EXERCISE PROMPT — Within this material, how many lines have the string "MATERIAS" in them? The answer is a number, with nothing added.

+++ MATERIAL SUPPLIED +++

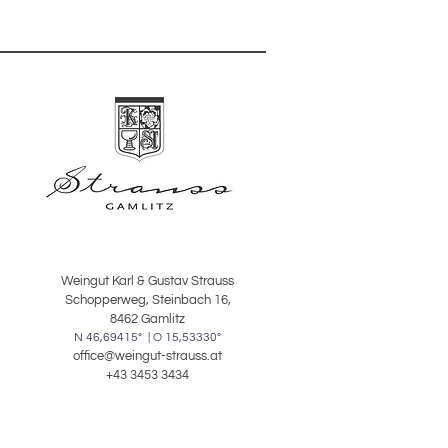
Weingut Karl & Gustav Strauss
Schopperweg, Steinbach 16,
8462 Gamlitz
N 46,69415° | O 15,53330°
office@weingut-strauss.at
+43 3453 3434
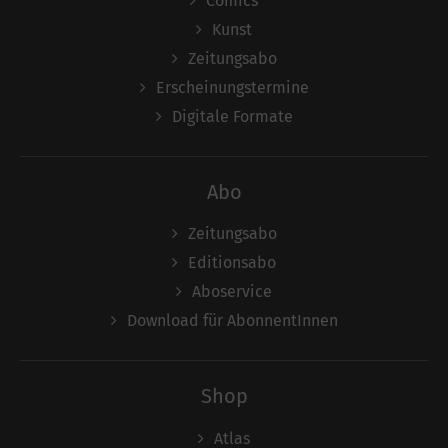
Comics
Kunst
Zeitungsabo
Erscheinungstermine
Digitale Formate
Abo
Zeitungsabo
Editionsabo
Aboservice
Download für AbonnentInnen
Shop
Atlas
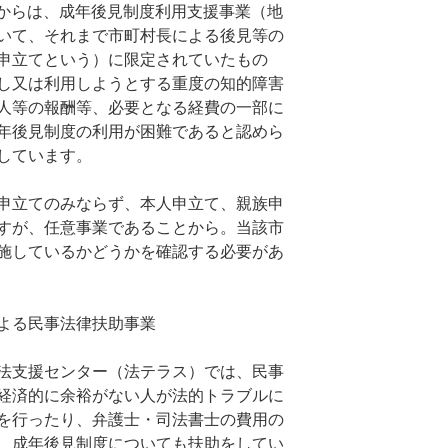
4月からは、成年後見制度利用支援事業（地
いて、それまで市町村長による後見等の
申立てという）に限定されていたもの
し又は利用しようとする重度の知的障害
人等の報酬等、必要となる経費の一部に
年後見制度の利用が困難であると認めら
しています。
申立てのみならず、本人申立て、親族申
すが、任意事業であることから。当該市
施しているかどうかを確認する必要があ
よる民事法律扶助事業
法支援センター（法テラス）では、民事
経済的に余裕がない人が法的トラブルに
を行ったり、弁護士・司法書士の費用の
、成年後見制度についても扶助をしてい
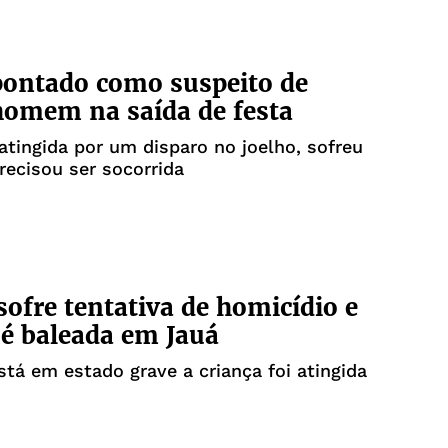
ontado como suspeito de
homem na saída de festa
 atingida por um disparo no joelho, sofreu
precisou ser socorrida
 sofre tentativa de homicídio e
 é baleada em Jauá
stá em estado grave a criança foi atingida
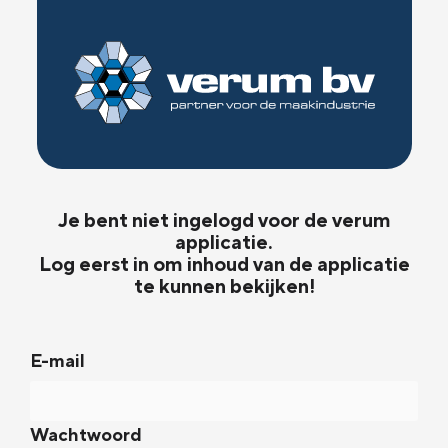
Je bent niet ingelogd voor de verum
applicatie.
Log eerst in om inhoud van de applicatie
te kunnen bekijken!
E-mail
Wachtwoord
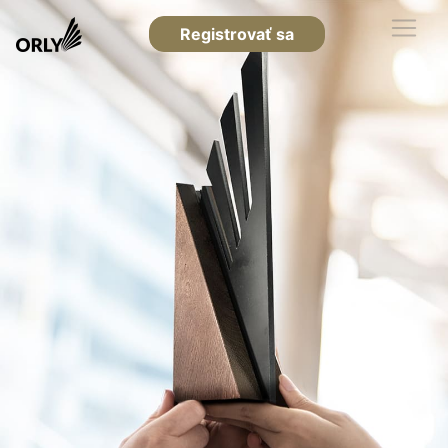
Registrovať sa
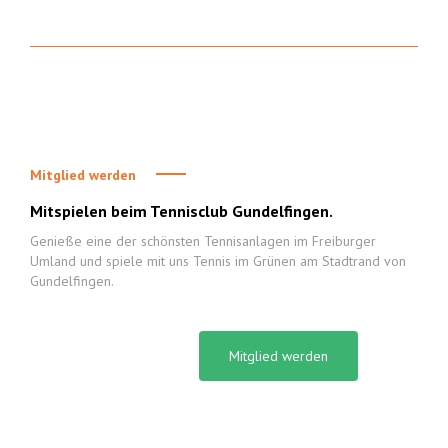
Mitglied werden
Mitspielen beim Tennisclub Gundelfingen.
Genieße eine der schönsten Tennisanlagen im Freiburger
Umland und spiele mit uns Tennis im Grünen am Stadtrand von
Gundelfingen.
Mitglied werden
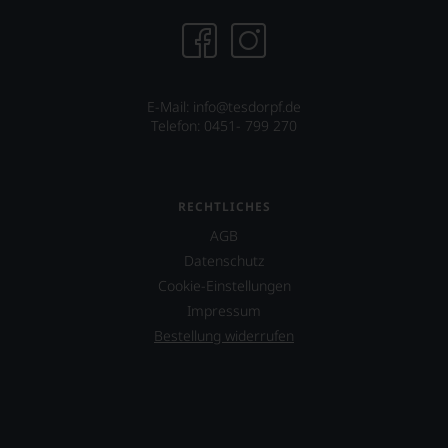
E-Mail:
info@tesdorpf.de
Telefon: 0451- 799 270
RECHTLICHES
AGB
Datenschutz
Cookie-Einstellungen
Impressum
Bestellung widerrufen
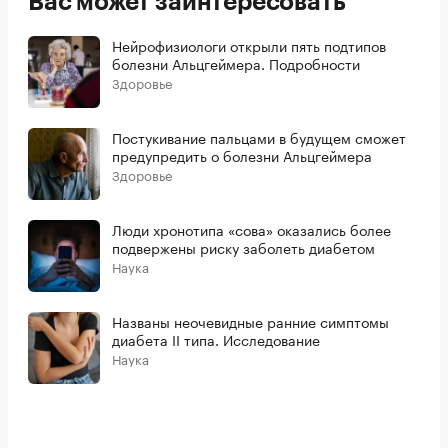
Вас может заинтересовать
Нейрофизиологи открыли пять подтипов
болезни Альцгеймера. Подробности
Здоровье
Постукивание пальцами в будущем сможет
предупредить о болезни Альцгеймера
Здоровье
Люди хронотипа «сова» оказались более
подвержены риску заболеть диабетом
Наука
Названы неочевидные ранние симптомы
диабета II типа. Исследование
Наука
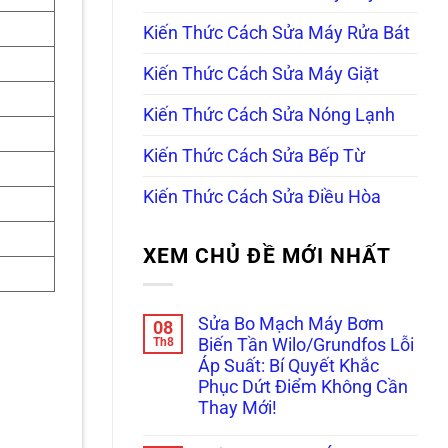
Kiến Thức Cách Sửa Máy Rửa Bát
Kiến Thức Cách Sửa Máy Giặt
Kiến Thức Cách Sửa Nóng Lạnh
Kiến Thức Cách Sửa Bếp Từ
Kiến Thức Cách Sửa Điều Hòa
XEM CHỦ ĐỀ MỚI NHẤT
Sửa Bo Mạch Máy Bơm
08
Th8
Biến Tần Wilo/Grundfos Lỗi
Áp Suất: Bí Quyết Khắc
Phục Dứt Điểm Không Cần
Thay Mới!
Không
có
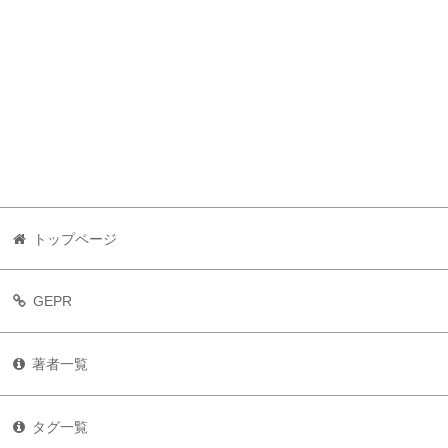
トップページ
GEPR
著者一覧
タグ一覧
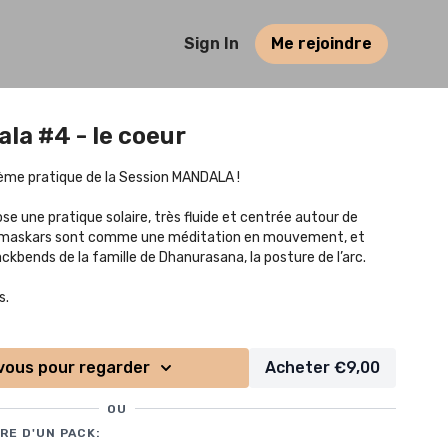
Sign In
Me rejoindre
la #4 - le coeur
ème pratique de la Session MANDALA !
ose une pratique solaire, très fluide et centrée autour de
 Namaskars sont comme une méditation en mouvement, et
ckbends de la famille de Dhanurasana, la posture de l’arc.
s.
ette playlist
que j'ai créée spécialement !
ous pour regarder
Acheter €9,00
OU
RE D'UN PACK:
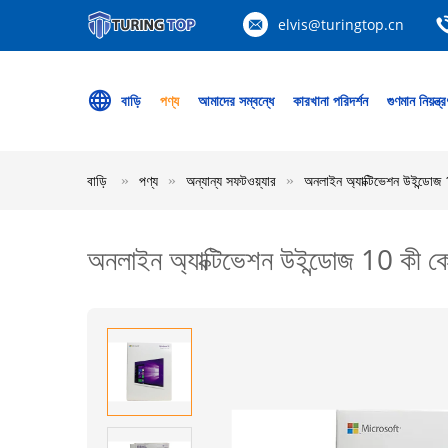
elvis@turingtop.cn
বাড়ি
পণ্য
আমাদের সম্বন্ধে
কারখানা পরিদর্শন
গুণমান নিয়ন্ত্
বাড়ি
পণ্য
অন্যান্য সফটওয়্যার
অনলাইন অ্যাক্টিভেশন উইন্ডোজ 
অনলাইন অ্যাক্টিভেশন উইন্ডোজ 10 কী কো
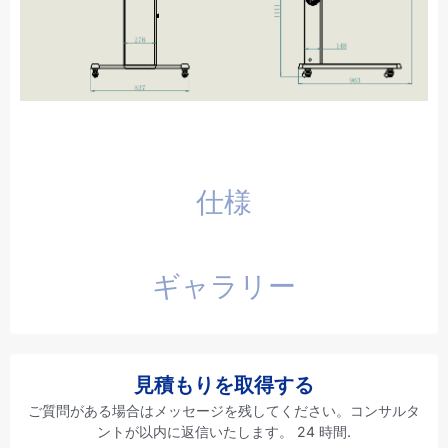
仕様
ギャラリー
見積もりを取得する
ご質問がある場合はメッセージを残してください。コンサルタ
ントが以内に返信いたします。 24 時間.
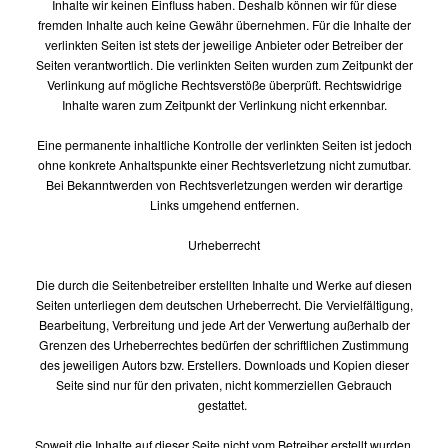
Inhalte wir keinen Einfluss haben. Deshalb können wir für diese
fremden Inhalte auch keine Gewähr übernehmen. Für die Inhalte der
verlinkten Seiten ist stets der jeweilige Anbieter oder Betreiber der
Seiten verantwortlich. Die verlinkten Seiten wurden zum Zeitpunkt der
Verlinkung auf mögliche Rechtsverstöße überprüft. Rechtswidrige
Inhalte waren zum Zeitpunkt der Verlinkung nicht erkennbar.
Eine permanente inhaltliche Kontrolle der verlinkten Seiten ist jedoch
ohne konkrete Anhaltspunkte einer Rechtsverletzung nicht zumutbar.
Bei Bekanntwerden von Rechtsverletzungen werden wir derartige
Links umgehend entfernen.
Urheberrecht
Die durch die Seitenbetreiber erstellten Inhalte und Werke auf diesen
Seiten unterliegen dem deutschen Urheberrecht. Die Vervielfältigung,
Bearbeitung, Verbreitung und jede Art der Verwertung außerhalb der
Grenzen des Urheberrechtes bedürfen der schriftlichen Zustimmung
des jeweiligen Autors bzw. Erstellers. Downloads und Kopien dieser
Seite sind nur für den privaten, nicht kommerziellen Gebrauch
gestattet.
Soweit die Inhalte auf dieser Seite nicht vom Betreiber erstellt wurden,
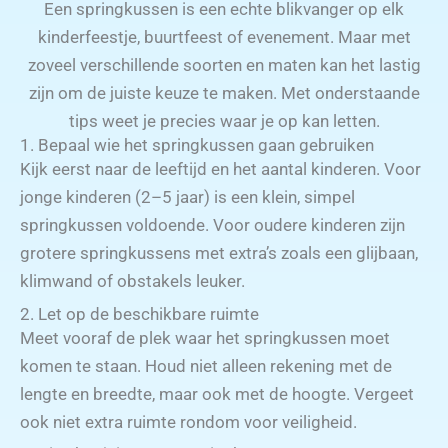
Een springkussen is een echte blikvanger op elk
kinderfeestje, buurtfeest of evenement. Maar met
zoveel verschillende soorten en maten kan het lastig
zijn om de juiste keuze te maken. Met onderstaande
tips weet je precies waar je op kan letten.
1. Bepaal wie het springkussen gaan gebruiken
Kijk eerst naar de leeftijd en het aantal kinderen. Voor
jonge kinderen (2–5 jaar) is een klein, simpel
springkussen voldoende. Voor oudere kinderen zijn
grotere springkussens met extra’s zoals een glijbaan,
klimwand of obstakels leuker.
2. Let op de beschikbare ruimte
Meet vooraf de plek waar het springkussen moet
komen te staan. Houd niet alleen rekening met de
lengte en breedte, maar ook met de hoogte. Vergeet
ook niet extra ruimte rondom voor veiligheid.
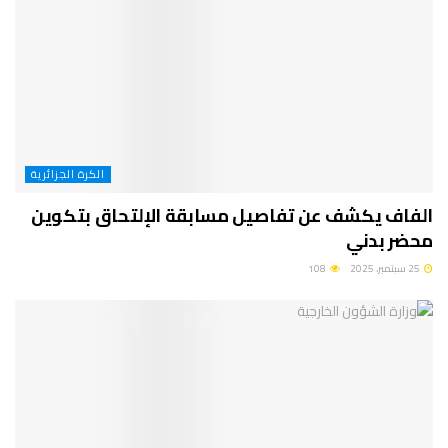
الكرة الجزائرية
الفاف يكشف عن تفاصيل مسابقة الإلتحاق بتكوين
محضر بدني
25 سبتمبر، 2025
108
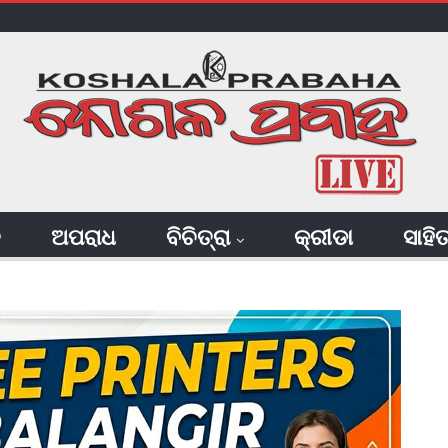
ି
ଅପରାଧ
ବିଚିତ୍ରା
କ୍ରୀଡା
ସାହି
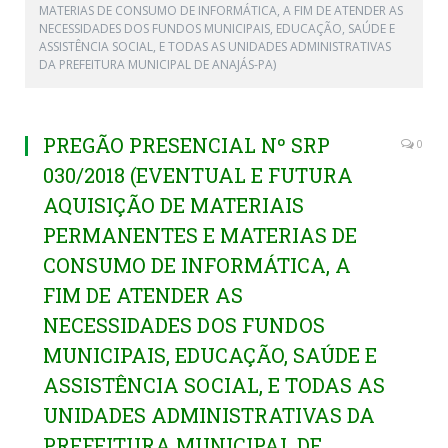
MATERIAS DE CONSUMO DE INFORMÁTICA, A FIM DE ATENDER AS
NECESSIDADES DOS FUNDOS MUNICIPAIS, EDUCAÇÃO, SAÚDE E
ASSISTÊNCIA SOCIAL, E TODAS AS UNIDADES ADMINISTRATIVAS
DA PREFEITURA MUNICIPAL DE ANAJÁS-PA)
PREGÃO PRESENCIAL Nº SRP
0
030/2018 (EVENTUAL E FUTURA
AQUISIÇÃO DE MATERIAIS
PERMANENTES E MATERIAS DE
CONSUMO DE INFORMÁTICA, A
FIM DE ATENDER AS
NECESSIDADES DOS FUNDOS
MUNICIPAIS, EDUCAÇÃO, SAÚDE E
ASSISTÊNCIA SOCIAL, E TODAS AS
UNIDADES ADMINISTRATIVAS DA
PREFEITURA MUNICIPAL DE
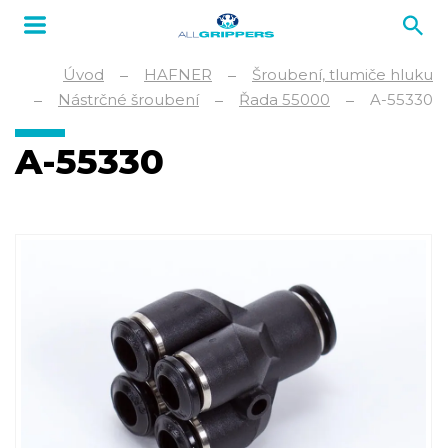
Úvod
HAFNER
Šroubení, tlumiče hluku
Nástrčné šroubení
Řada 55000
A-55330
A-55330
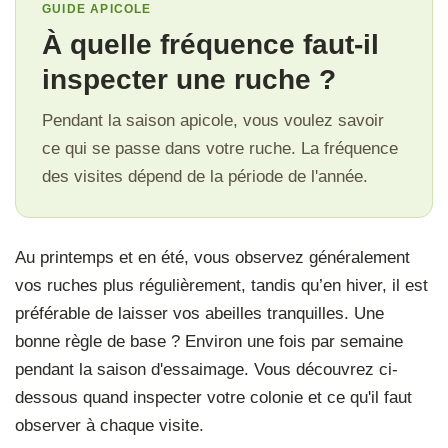
GUIDE APICOLE
À quelle fréquence faut-il
inspecter une ruche ?
Pendant la saison apicole, vous voulez savoir
ce qui se passe dans votre ruche. La fréquence
des visites dépend de la période de l'année.
Au printemps et en été, vous observez généralement
vos ruches plus régulièrement, tandis qu’en hiver, il est
préférable de laisser vos abeilles tranquilles. Une
bonne règle de base ? Environ une fois par semaine
pendant la saison d'essaimage. Vous découvrez ci-
dessous quand inspecter votre colonie et ce qu'il faut
observer à chaque visite.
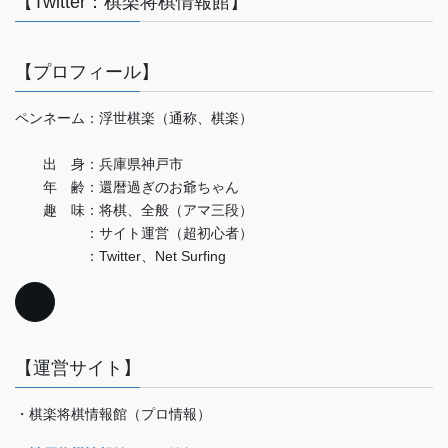
【Twitter：棋楽将棋情報館】
【プロフィール】
ペンネーム：浮世棋楽（通称、棋楽）
出 身：兵庫県神戸市
年 齢：還暦過ぎのお爺ちゃん
趣 味：将棋、全般（アマ三段）
：サイト運営（超初心者）
：Twitter、Net Surfing
【運営サイト】
・棋楽将棋情報館（プロ情報）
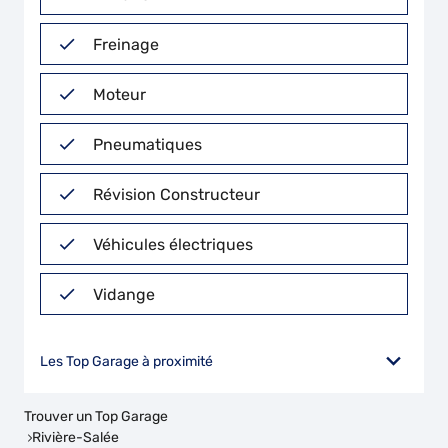
Freinage
Moteur
Pneumatiques
Révision Constructeur
Véhicules électriques
Vidange
Les Top Garage à proximité
Trouver un Top Garage
Rivière-Salée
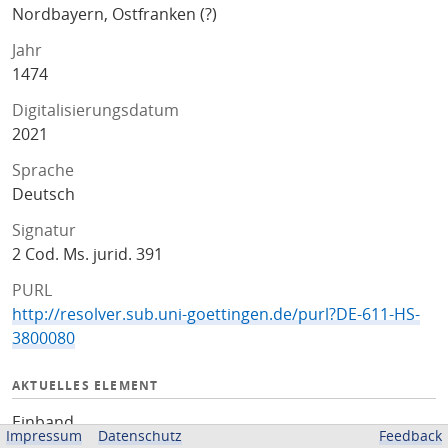
Nordbayern, Ostfranken (?)
Jahr
1474
Digitalisierungsdatum
2021
Sprache
Deutsch
Signatur
2 Cod. Ms. jurid. 391
PURL
http://resolver.sub.uni-goettingen.de/purl?DE-611-HS-
3800080
AKTUELLES ELEMENT
Einband
Impressum
Datenschutz
Feedback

+++

SOLVED EXERCISE — 2